Trusts are for protecting property.  They do this very well but only if they are properly administered.  If you get into financial difficulties and have significant assets in your Trust, the first thing your creditors will do is to try to get their hands on those assets.

This means it is absolutely vital that your Trust cannot be accessed by anyone other than those for whom it was established.
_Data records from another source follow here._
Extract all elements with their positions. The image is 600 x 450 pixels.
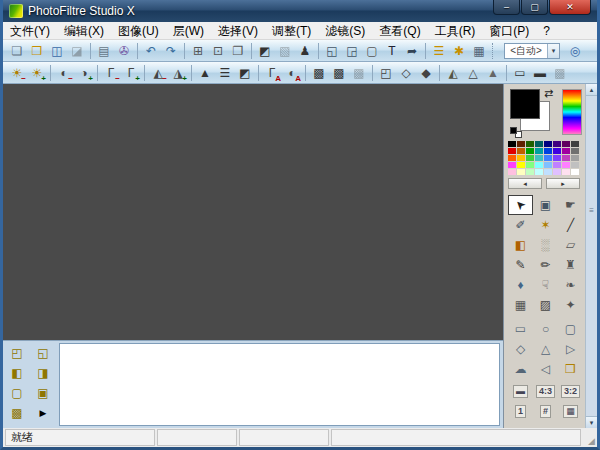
- scroll-up-button[interactable]: ▴: [586, 84, 597, 96]
- palette-swatch[interactable]: [526, 148, 534, 154]
- vector-path-button[interactable]: ➦: [403, 42, 421, 60]
- merge-layers-button[interactable]: ◲: [343, 42, 361, 60]
- palette-swatch[interactable]: [553, 162, 561, 168]
- palette-swatch[interactable]: [508, 148, 516, 154]
- menu-item-selection[interactable]: 选择(V): [211, 22, 265, 40]
- blur-more-button[interactable]: ▲: [484, 64, 502, 82]
- scroll-grip[interactable]: ≡: [589, 206, 594, 215]
- auto-contrast-button[interactable]: ◐A: [283, 64, 301, 82]
- palette-swatch[interactable]: [508, 155, 516, 161]
- menu-item-file[interactable]: 文件(Y): [3, 22, 57, 40]
- shape-ellipse[interactable]: ○: [533, 319, 558, 339]
- palette-swatch[interactable]: [571, 169, 579, 175]
- soften-button[interactable]: ◇: [397, 64, 415, 82]
- keyboard-input-button[interactable]: ▦: [558, 401, 583, 421]
- shape-triangle[interactable]: △: [533, 339, 558, 359]
- shape-polygon-lasso[interactable]: ◁: [533, 359, 558, 379]
- palette-swatch[interactable]: [562, 162, 570, 168]
- zoom-level-select[interactable]: <自动> ▾: [504, 43, 560, 59]
- redo-button[interactable]: ↷: [162, 42, 180, 60]
- image-explorer-button[interactable]: ☰: [430, 42, 448, 60]
- eraser-tool[interactable]: ▱: [558, 235, 583, 255]
- layer-manager-tool[interactable]: ▣: [533, 195, 558, 215]
- undo-button[interactable]: ↶: [142, 42, 160, 60]
- ratio-1-1-button[interactable]: 1: [508, 401, 533, 421]
- palette-swatch[interactable]: [508, 141, 516, 147]
- close-button[interactable]: ✕: [549, 0, 591, 15]
- nozzle-tool[interactable]: ▦: [508, 295, 533, 315]
- palette-swatch[interactable]: [544, 162, 552, 168]
- palette-swatch[interactable]: [562, 169, 570, 175]
- show-selection-button[interactable]: ▢: [363, 42, 381, 60]
- palette-swatch[interactable]: [517, 148, 525, 154]
- photomask-button[interactable]: ♟: [296, 42, 314, 60]
- palette-swatch[interactable]: [571, 162, 579, 168]
- palette-swatch[interactable]: [508, 169, 516, 175]
- palette-swatch[interactable]: [562, 148, 570, 154]
- minimize-button[interactable]: –: [493, 0, 520, 15]
- title-bar[interactable]: PhotoFiltre Studio X –▢✕: [3, 0, 597, 22]
- artistic-brush-tool[interactable]: ❧: [558, 275, 583, 295]
- maximize-button[interactable]: ▢: [521, 0, 548, 15]
- sharpen-more-button[interactable]: △: [464, 64, 482, 82]
- palette-swatch[interactable]: [571, 155, 579, 161]
- palette-swatch[interactable]: [526, 169, 534, 175]
- contrast-minus-button[interactable]: ◐−: [55, 64, 73, 82]
- brightness-plus-button[interactable]: ☀+: [28, 64, 46, 82]
- palette-swatch[interactable]: [562, 141, 570, 147]
- brightness-minus-button[interactable]: ☀−: [8, 64, 26, 82]
- new-file-button[interactable]: ❏: [8, 42, 26, 60]
- palette-swatch[interactable]: [526, 162, 534, 168]
- rainbow-gradient-picker[interactable]: [562, 89, 582, 135]
- clone-stamp-tool[interactable]: ♜: [558, 255, 583, 275]
- ratio-manual-button[interactable]: ▬: [508, 381, 533, 401]
- smudge-tool[interactable]: ☟: [533, 275, 558, 295]
- shape-diamond[interactable]: ◇: [508, 339, 533, 359]
- menu-item-edit[interactable]: 编辑(X): [57, 22, 111, 40]
- shape-rectangle[interactable]: ▭: [508, 319, 533, 339]
- zoom-tool-button[interactable]: ◎: [566, 42, 584, 60]
- saturation-plus-button[interactable]: ◮+: [169, 64, 187, 82]
- save-button[interactable]: ◫: [48, 42, 66, 60]
- menu-item-filter[interactable]: 滤镜(S): [318, 22, 372, 40]
- sharpen-drop-button[interactable]: ◆: [417, 64, 435, 82]
- histogram-adjust-button[interactable]: ▲: [196, 64, 214, 82]
- menu-item-tools[interactable]: 工具(R): [428, 22, 483, 40]
- open-file-button[interactable]: ❒: [28, 42, 46, 60]
- brush-tool[interactable]: ✎: [508, 255, 533, 275]
- canvas-size-button[interactable]: ⊡: [209, 42, 227, 60]
- scan-button[interactable]: ✇: [115, 42, 133, 60]
- line-tool[interactable]: ╱: [558, 215, 583, 235]
- layers-panel-new-button[interactable]: ◰: [7, 344, 27, 362]
- menu-item-layer[interactable]: 层(W): [166, 22, 211, 40]
- palette-swatch[interactable]: [517, 162, 525, 168]
- shape-right-triangle[interactable]: ▷: [558, 339, 583, 359]
- invert-button[interactable]: ◩: [236, 64, 254, 82]
- panel-scrollbar[interactable]: ▴ ≡ ▾: [585, 84, 597, 428]
- auto-levels-button[interactable]: ΓA: [263, 64, 281, 82]
- plugins-button[interactable]: ✱: [450, 42, 468, 60]
- spray-tool[interactable]: ░: [533, 235, 558, 255]
- palette-swatch[interactable]: [544, 148, 552, 154]
- levels-button[interactable]: ☰: [216, 64, 234, 82]
- layers-panel-selection-button[interactable]: ▢: [7, 384, 27, 402]
- histogram-button[interactable]: ◩: [256, 42, 274, 60]
- zoom-dropdown-button[interactable]: ▾: [547, 44, 559, 58]
- fill-tool[interactable]: ◧: [508, 235, 533, 255]
- layers-panel-expand-button[interactable]: ▶: [33, 404, 53, 422]
- palette-swatch[interactable]: [517, 141, 525, 147]
- image-size-button[interactable]: ⊞: [189, 42, 207, 60]
- relief-button[interactable]: ◭: [444, 64, 462, 82]
- palette-swatch[interactable]: [517, 155, 525, 161]
- blur-tool[interactable]: ♦: [508, 275, 533, 295]
- shape-rounded-rect[interactable]: ▢: [558, 319, 583, 339]
- menu-item-help[interactable]: ?: [536, 22, 557, 40]
- color-picker-tool[interactable]: ✐: [508, 215, 533, 235]
- scroll-down-button[interactable]: ▾: [586, 416, 597, 428]
- layers-panel-duplicate-button[interactable]: ◱: [33, 344, 53, 362]
- saturation-minus-button[interactable]: ◭−: [149, 64, 167, 82]
- text-button[interactable]: T: [383, 42, 401, 60]
- palette-swatch[interactable]: [526, 141, 534, 147]
- ratio-3-2-button[interactable]: 3:2: [558, 381, 583, 401]
- new-layer-button[interactable]: ◱: [323, 42, 341, 60]
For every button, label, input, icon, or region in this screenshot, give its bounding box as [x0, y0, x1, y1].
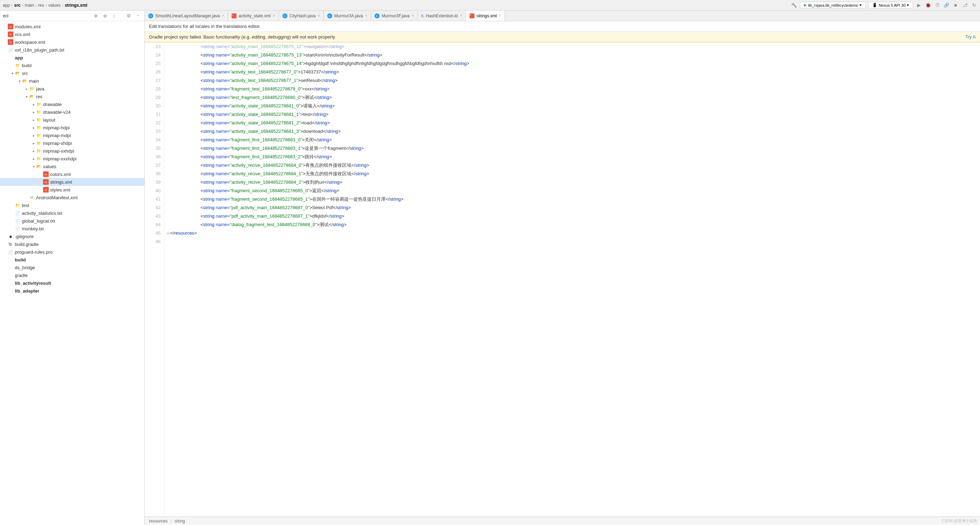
- close-icon[interactable]: ×: [460, 14, 462, 18]
- device-dropdown[interactable]: 📱 Nexus 5 API 30 ▾: [869, 2, 913, 8]
- tree-item[interactable]: MAndroidManifest.xml: [0, 194, 145, 201]
- close-icon[interactable]: ×: [273, 14, 275, 18]
- editor-tab[interactable]: KHashExtention.kt×: [418, 11, 466, 21]
- run-icon[interactable]: ▶: [916, 2, 922, 8]
- tree-item[interactable]: ▸📁mipmap-xhdpi: [0, 139, 145, 147]
- stop-icon[interactable]: ■: [953, 2, 959, 8]
- editor-tab[interactable]: ‹›activity_state.xml×: [228, 11, 279, 21]
- code[interactable]: <string name="activity_main_168485227867…: [164, 42, 980, 517]
- code-editor[interactable]: 2324252627282930313233343536373839404142…: [145, 42, 980, 517]
- breadcrumb-item[interactable]: app: [3, 3, 10, 8]
- editor-tab[interactable]: CMurmur3F.java×: [371, 11, 418, 21]
- close-icon[interactable]: ×: [318, 14, 320, 18]
- warning-text: Gradle project sync failed. Basic functi…: [149, 34, 336, 40]
- tree-item[interactable]: ds_bridge: [0, 263, 145, 271]
- tree-item[interactable]: ▸📁mipmap-hdpi: [0, 124, 145, 131]
- close-icon[interactable]: ×: [365, 14, 367, 18]
- project-label: ect: [3, 13, 90, 18]
- close-icon[interactable]: ×: [412, 14, 414, 18]
- breadcrumb: app›src›main›res›values›strings.xml: [3, 3, 87, 8]
- tree-item[interactable]: lib_adapter: [0, 287, 145, 295]
- tree-item[interactable]: ▸📁layout: [0, 116, 145, 124]
- tree-item[interactable]: ◆.gitignore: [0, 233, 145, 240]
- tree-item[interactable]: 📄activity_statistics.txt: [0, 209, 145, 217]
- attach-icon[interactable]: 🔗: [943, 2, 950, 8]
- tree-item[interactable]: ▸📁mipmap-xxhdpi: [0, 147, 145, 155]
- tree-item[interactable]: ▸📁mipmap-xxxhdpi: [0, 155, 145, 163]
- editor-panel: CSmoothLinearLayoutManager.java×‹›activi…: [145, 11, 980, 525]
- tree-item[interactable]: 📁build: [0, 61, 145, 69]
- editor-tab[interactable]: CSmoothLinearLayoutManager.java×: [145, 11, 228, 21]
- tree-item[interactable]: ▸📁java: [0, 85, 145, 93]
- status-crumb[interactable]: string: [175, 519, 185, 523]
- tree-item[interactable]: ▾📂res: [0, 93, 145, 101]
- tree-item[interactable]: 📄xxf_i18n_plugin_path.txt: [0, 46, 145, 54]
- tree-item[interactable]: 📄global_logcat.txt: [0, 217, 145, 225]
- tree-item[interactable]: 🐘build.gradle: [0, 240, 145, 248]
- tree-item[interactable]: ▸📁drawable-v24: [0, 108, 145, 116]
- tree-item[interactable]: ‹›modules.xml: [0, 22, 145, 30]
- ide-root: app›src›main›res›values›strings.xml 🔨 ▶ …: [0, 0, 980, 525]
- tree-item[interactable]: build: [0, 256, 145, 263]
- tree-item[interactable]: gradle: [0, 271, 145, 279]
- tree-item[interactable]: ▾📂src: [0, 69, 145, 77]
- tree-item[interactable]: ‹›workspace.xml: [0, 38, 145, 46]
- tree-item[interactable]: ‹›colors.xml: [0, 170, 145, 178]
- debug-icon[interactable]: 🐞: [925, 2, 931, 8]
- git-icon[interactable]: ⎇: [962, 2, 968, 8]
- editor-tab[interactable]: CMurmur3A.java×: [324, 11, 371, 21]
- tree-item[interactable]: ‹›styles.xml: [0, 186, 145, 194]
- profile-icon[interactable]: ⏱: [934, 2, 940, 8]
- tree-item[interactable]: ‹›strings.xml: [0, 178, 145, 186]
- sidebar-toolbar: ect ⊕ ≣ ↕ ⚙ −: [0, 11, 145, 21]
- hide-icon[interactable]: −: [135, 12, 142, 19]
- tree-item[interactable]: ▾📂values: [0, 163, 145, 170]
- file-tree: ‹›modules.xml‹›vcs.xml‹›workspace.xml📄xx…: [0, 21, 145, 525]
- expand-icon[interactable]: ↕: [110, 12, 118, 19]
- try-again-link[interactable]: Try A: [965, 34, 976, 40]
- info-text: Edit translations for all locales in the…: [149, 24, 261, 29]
- tree-item[interactable]: ▸📁drawable: [0, 101, 145, 108]
- editor-tab[interactable]: ‹›strings.xml×: [466, 11, 505, 21]
- status-crumb[interactable]: resources: [149, 519, 168, 523]
- tree-item[interactable]: ‹›vcs.xml: [0, 30, 145, 38]
- breadcrumb-item[interactable]: res: [38, 3, 44, 8]
- tree-item[interactable]: lib_activityresult: [0, 279, 145, 287]
- close-icon[interactable]: ×: [499, 14, 501, 18]
- crosshair-icon[interactable]: ⊕: [92, 12, 99, 19]
- top-toolbar: app›src›main›res›values›strings.xml 🔨 ▶ …: [0, 0, 980, 11]
- tree-item[interactable]: app: [0, 54, 145, 61]
- run-config-dropdown[interactable]: ▶ lib_rxjava.lib_rxlifecycledemo ▾: [800, 2, 865, 8]
- tree-item[interactable]: 📄proguard-rules.pro: [0, 248, 145, 256]
- close-icon[interactable]: ×: [222, 14, 224, 18]
- tree-item[interactable]: 📄monkey.txt: [0, 225, 145, 233]
- tree-item[interactable]: ▸📁mipmap-mdpi: [0, 131, 145, 139]
- breadcrumb-item[interactable]: strings.xml: [65, 3, 87, 8]
- watermark: CSDN @亚洲小炫风: [942, 518, 977, 523]
- editor-status-bar: resources›string: [145, 517, 980, 525]
- sync-icon[interactable]: ↻: [971, 2, 977, 8]
- project-sidebar: ect ⊕ ≣ ↕ ⚙ − ‹›modules.xml‹›vcs.xml‹›wo…: [0, 11, 145, 525]
- info-bar: Edit translations for all locales in the…: [145, 21, 980, 32]
- gutter: 2324252627282930313233343536373839404142…: [145, 42, 164, 517]
- breadcrumb-item[interactable]: main: [25, 3, 34, 8]
- tree-item[interactable]: ▾📂main: [0, 77, 145, 85]
- breadcrumb-item[interactable]: values: [48, 3, 61, 8]
- settings-icon[interactable]: ⚙: [125, 12, 132, 19]
- breadcrumb-item[interactable]: src: [14, 3, 21, 8]
- editor-tab[interactable]: CCityHash.java×: [279, 11, 324, 21]
- warning-bar: Gradle project sync failed. Basic functi…: [145, 32, 980, 42]
- tree-item[interactable]: 📁test: [0, 201, 145, 209]
- collapse-icon[interactable]: ≣: [101, 12, 108, 19]
- hammer-icon[interactable]: 🔨: [791, 2, 797, 8]
- editor-tabs: CSmoothLinearLayoutManager.java×‹›activi…: [145, 11, 980, 21]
One of the main things that can make a Trust vulnerable is failure to run it properly as an entity that is completely separate from your personal assets.  You should:

  1. Hold an Annual Meeting of Trustees and keep proper Minutes of Trustees’ decisions.
  2. File an annual Tax Return.
  3. Prepare annual accounts.
  4. Keep proper records of all financial movements.
  5. At all times keep the Trust’s property separate from your remaining personal assets.  That means never include any Trust property in a statement of your personal assets given to your Bank.
  6. If you and your spouse are the only Trustees, it is advisable to have a separate, independent Trustee as well.  While this is not a legal requirement, it shows that the Trust property is no longer under your sole control.
  7. Ensure that all the Trust’s assets are in the names of the Trustees.

All the above points are straightforward but failure to observe them could easily result in your Trust being vulnerable.  If it turns out that your Trust does not give you the protection you expected, then why have it in the first place?